El racismo en Colombia y en América Latina no se diluye en la noción de mestizaje

,Se disfraza bajo su manto. Cada vez que se denuncia la opresión estructural contra los afrodescendientes, emerge un coro de voces que se apresuran a responder: “Aquí todos somos mestizos”, como si esa afirmación fuese una absolución histórica, como si la mezcla de sangre anulara las jerarquías que la forjaron. Pero el mestizaje en nuestra región no ha sido un acto espontáneo de convivencia, sino el producto de un proyecto colonial que estableció un sistema de castas, donde la blancura era la cúspide del deseo y la negritud, el abismo de la negación. En este orden racial, la mezcla no fue sinónimo de igualdad, sino una aspiración al blanqueamiento, una estrategia para acercarse a la hegemonía y distanciarse de la negritud, que era (y sigue siendo) percibida como un lastre.

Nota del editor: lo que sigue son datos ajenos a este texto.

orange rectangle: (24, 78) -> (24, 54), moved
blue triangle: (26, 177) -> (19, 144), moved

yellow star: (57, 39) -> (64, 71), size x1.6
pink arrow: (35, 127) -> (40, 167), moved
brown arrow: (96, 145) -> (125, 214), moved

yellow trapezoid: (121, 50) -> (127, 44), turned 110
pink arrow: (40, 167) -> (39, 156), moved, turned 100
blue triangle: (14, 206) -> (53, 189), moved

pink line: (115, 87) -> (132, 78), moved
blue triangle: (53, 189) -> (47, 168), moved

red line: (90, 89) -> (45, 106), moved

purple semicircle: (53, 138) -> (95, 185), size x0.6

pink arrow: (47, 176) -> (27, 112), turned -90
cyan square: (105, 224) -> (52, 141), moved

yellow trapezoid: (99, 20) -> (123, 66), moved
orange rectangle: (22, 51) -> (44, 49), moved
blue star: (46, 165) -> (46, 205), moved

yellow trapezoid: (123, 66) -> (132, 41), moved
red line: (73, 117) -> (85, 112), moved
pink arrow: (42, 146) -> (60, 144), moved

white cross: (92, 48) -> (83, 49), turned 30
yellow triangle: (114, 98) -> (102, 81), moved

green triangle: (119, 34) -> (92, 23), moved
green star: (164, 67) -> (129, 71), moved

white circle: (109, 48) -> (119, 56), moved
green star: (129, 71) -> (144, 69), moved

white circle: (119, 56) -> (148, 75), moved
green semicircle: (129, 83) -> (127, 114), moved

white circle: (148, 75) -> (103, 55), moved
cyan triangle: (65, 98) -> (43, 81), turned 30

Negar el racismo estructural con el argumento del mestizaje no es más que una forma de perpetuarlo. Es la coartada de quienes se resisten a reconocer que, en esta escala jerárquica impuesta por el colonialismo, la blanquitud no solo es deseable, sino que otorga privilegios tangibles, mientras que la negritud sigue siendo castigada. Decir que todos somos mestizos no borra el hecho de que ser más blanco abre puertas, y ser más negro las cierra. No basta con proclamar la mezcla; hay que preguntarse qué valores y narrativas sustentan esa supuesta identidad común. Porque si el mestizaje fue la respuesta, ¿cuál era la pregunta? ¿La igualdad o la domesticación de los cuerpos racializados?